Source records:
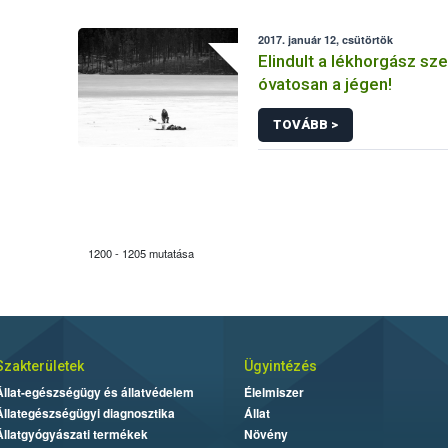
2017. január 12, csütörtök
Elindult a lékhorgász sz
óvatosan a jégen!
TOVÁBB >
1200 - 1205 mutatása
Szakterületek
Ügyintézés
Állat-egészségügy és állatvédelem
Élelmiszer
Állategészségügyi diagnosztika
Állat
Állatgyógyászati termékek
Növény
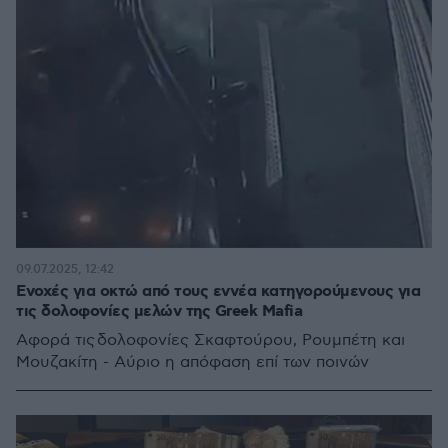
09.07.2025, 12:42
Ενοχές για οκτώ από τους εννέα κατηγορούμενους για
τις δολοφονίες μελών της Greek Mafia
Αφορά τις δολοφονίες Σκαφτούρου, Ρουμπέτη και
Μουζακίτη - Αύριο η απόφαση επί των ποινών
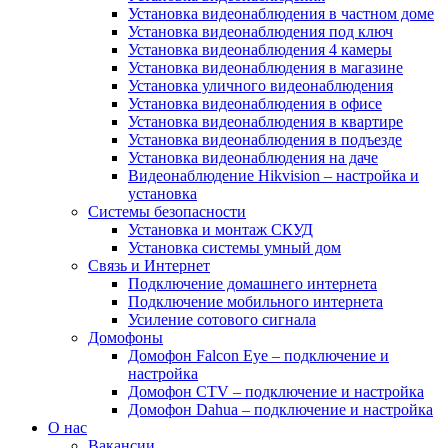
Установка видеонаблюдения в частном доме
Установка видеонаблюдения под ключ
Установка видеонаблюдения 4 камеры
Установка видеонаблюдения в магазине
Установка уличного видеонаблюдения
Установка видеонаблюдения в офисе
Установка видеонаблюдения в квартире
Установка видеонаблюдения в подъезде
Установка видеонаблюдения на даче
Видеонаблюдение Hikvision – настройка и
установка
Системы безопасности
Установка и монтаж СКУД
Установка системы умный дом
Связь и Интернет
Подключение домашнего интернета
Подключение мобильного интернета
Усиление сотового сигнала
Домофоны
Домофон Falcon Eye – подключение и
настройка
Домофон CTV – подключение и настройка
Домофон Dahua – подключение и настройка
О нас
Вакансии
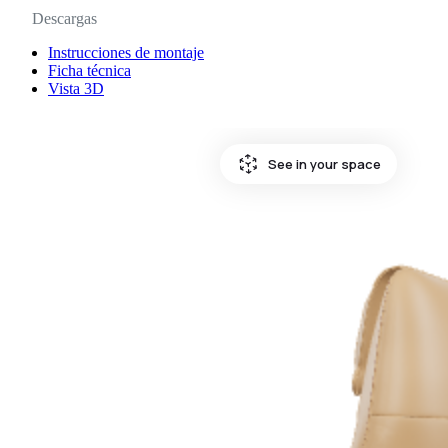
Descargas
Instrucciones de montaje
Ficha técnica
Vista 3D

==

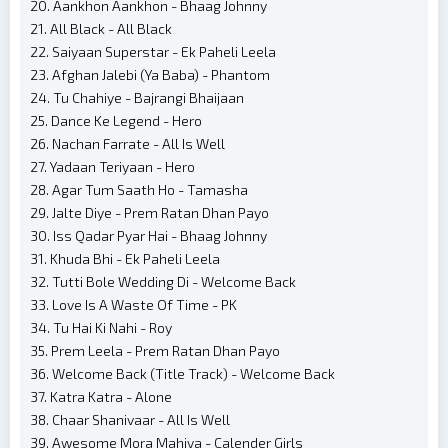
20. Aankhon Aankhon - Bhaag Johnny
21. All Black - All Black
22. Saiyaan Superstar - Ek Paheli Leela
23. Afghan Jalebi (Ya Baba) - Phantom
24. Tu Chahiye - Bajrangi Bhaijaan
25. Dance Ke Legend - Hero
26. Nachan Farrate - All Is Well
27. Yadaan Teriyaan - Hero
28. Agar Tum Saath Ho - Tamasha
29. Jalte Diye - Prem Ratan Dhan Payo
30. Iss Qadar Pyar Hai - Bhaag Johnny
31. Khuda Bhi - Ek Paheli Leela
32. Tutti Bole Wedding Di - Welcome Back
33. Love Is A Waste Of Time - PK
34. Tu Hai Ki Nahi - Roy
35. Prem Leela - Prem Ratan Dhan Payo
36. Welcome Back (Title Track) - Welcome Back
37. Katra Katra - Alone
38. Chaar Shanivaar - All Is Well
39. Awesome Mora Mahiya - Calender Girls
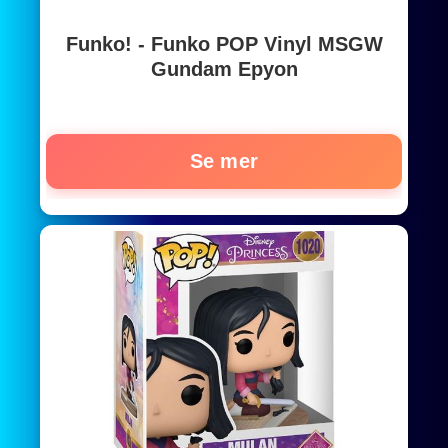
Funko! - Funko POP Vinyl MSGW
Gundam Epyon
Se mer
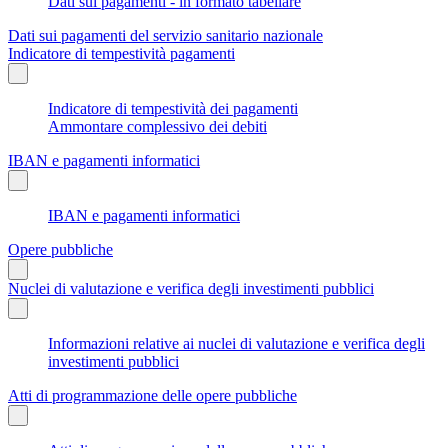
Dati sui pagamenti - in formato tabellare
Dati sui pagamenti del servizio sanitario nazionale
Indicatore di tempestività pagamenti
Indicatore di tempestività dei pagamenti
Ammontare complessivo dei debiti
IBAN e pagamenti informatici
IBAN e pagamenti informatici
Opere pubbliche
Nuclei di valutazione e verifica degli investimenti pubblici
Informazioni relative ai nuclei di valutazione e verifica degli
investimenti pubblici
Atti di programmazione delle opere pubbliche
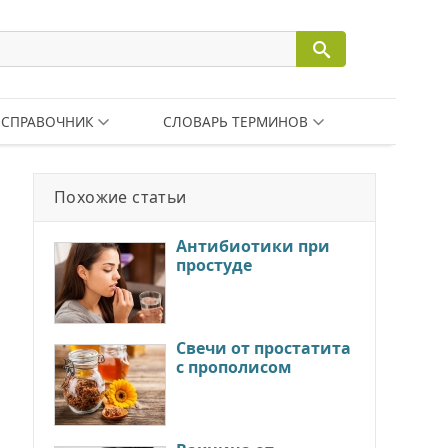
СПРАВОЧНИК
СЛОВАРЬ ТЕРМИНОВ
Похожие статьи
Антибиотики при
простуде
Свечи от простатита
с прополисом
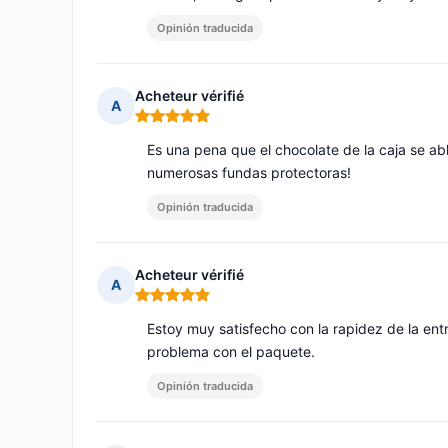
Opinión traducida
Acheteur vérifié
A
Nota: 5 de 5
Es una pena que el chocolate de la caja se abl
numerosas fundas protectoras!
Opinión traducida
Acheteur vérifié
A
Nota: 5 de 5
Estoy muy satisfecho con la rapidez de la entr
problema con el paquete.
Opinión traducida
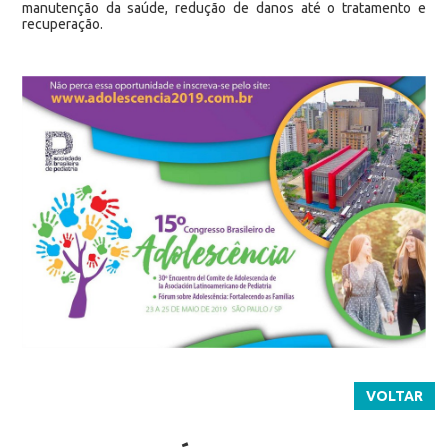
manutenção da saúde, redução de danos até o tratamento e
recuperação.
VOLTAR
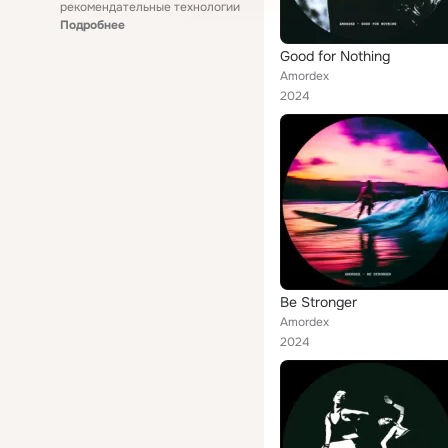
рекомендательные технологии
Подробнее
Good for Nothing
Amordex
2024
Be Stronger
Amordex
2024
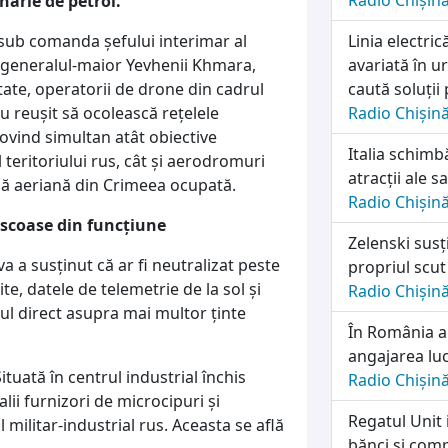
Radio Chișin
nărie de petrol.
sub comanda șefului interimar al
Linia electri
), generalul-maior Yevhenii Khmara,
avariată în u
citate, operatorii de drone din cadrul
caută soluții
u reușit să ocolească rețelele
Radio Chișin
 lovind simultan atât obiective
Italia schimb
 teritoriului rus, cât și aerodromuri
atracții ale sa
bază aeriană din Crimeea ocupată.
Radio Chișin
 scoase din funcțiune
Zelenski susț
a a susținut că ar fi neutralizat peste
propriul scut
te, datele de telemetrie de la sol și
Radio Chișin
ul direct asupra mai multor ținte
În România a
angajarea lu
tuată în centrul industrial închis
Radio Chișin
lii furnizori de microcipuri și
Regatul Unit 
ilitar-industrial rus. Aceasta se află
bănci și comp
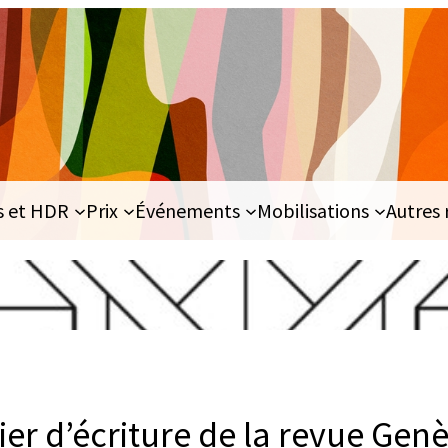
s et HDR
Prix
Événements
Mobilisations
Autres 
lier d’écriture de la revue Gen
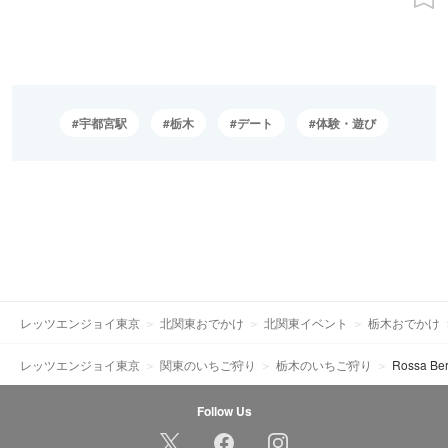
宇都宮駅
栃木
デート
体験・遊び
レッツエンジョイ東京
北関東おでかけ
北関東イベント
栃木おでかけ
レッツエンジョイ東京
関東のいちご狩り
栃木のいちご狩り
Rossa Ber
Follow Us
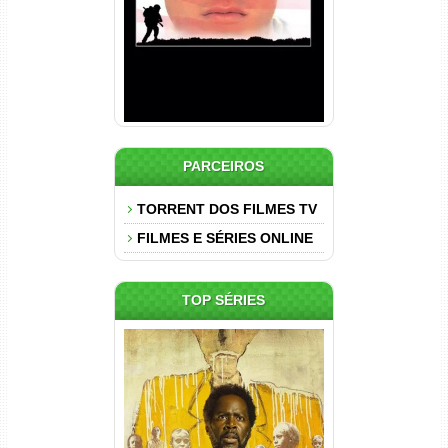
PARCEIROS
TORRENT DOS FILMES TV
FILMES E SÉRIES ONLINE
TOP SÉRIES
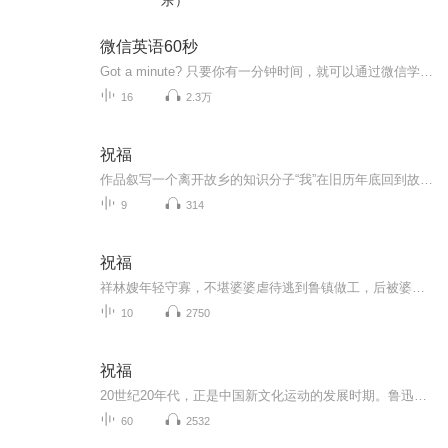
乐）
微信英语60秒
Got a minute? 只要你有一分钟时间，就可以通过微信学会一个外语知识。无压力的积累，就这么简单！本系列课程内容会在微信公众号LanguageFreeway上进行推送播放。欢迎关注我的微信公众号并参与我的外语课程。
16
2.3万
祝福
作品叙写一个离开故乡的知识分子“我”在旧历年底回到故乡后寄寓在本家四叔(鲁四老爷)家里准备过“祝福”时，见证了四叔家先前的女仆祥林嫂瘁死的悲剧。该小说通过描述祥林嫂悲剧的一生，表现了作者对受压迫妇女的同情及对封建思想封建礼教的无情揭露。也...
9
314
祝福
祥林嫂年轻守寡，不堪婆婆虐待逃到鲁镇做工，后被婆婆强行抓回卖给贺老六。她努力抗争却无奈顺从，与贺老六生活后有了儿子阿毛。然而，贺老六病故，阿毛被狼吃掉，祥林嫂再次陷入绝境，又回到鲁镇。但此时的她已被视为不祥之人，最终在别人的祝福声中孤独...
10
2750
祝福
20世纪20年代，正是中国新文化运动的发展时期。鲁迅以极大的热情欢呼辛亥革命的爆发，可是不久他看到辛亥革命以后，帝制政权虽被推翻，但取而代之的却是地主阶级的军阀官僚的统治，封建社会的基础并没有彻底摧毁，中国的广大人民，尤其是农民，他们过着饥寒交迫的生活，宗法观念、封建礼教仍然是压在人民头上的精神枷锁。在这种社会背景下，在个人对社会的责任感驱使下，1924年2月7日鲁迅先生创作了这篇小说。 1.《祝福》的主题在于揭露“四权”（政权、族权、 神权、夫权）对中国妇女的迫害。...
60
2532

» Task goal: Would you write out exactly the lines above, starting at the line containing "2017. január 12, csütörtök" and stopping after the line containing "Установка видеонаблюдения в офисе"? Omit the pictures.

» Output for this task:
2017. január 12, csütörtök
Elindult a lékhorgász sz
óvatosan a jégen!
TOVÁBB >
1200 - 1205 mutatása
Szakterületek
Ügyintézés
Állat-egészségügy és állatvédelem
Élelmiszer
Állategészségügyi diagnosztika
Állat
Állatgyógyászati termékek
Növény
09.07.2025, 12:42
Ενοχές για οκτώ από τους εννέα κατηγορούμενους για
τις δολοφονίες μελών της Greek Mafia
Αφορά τις δολοφονίες Σκαφτούρου, Ρουμπέτη και
Μουζακίτη - Αύριο η απόφαση επί των ποινών
Установка видеонаблюдения в частном доме
Установка видеонаблюдения под ключ
Установка видеонаблюдения 4 камеры
Установка видеонаблюдения в магазине
Установка уличного видеонаблюдения
Установка видеонаблюдения в офисе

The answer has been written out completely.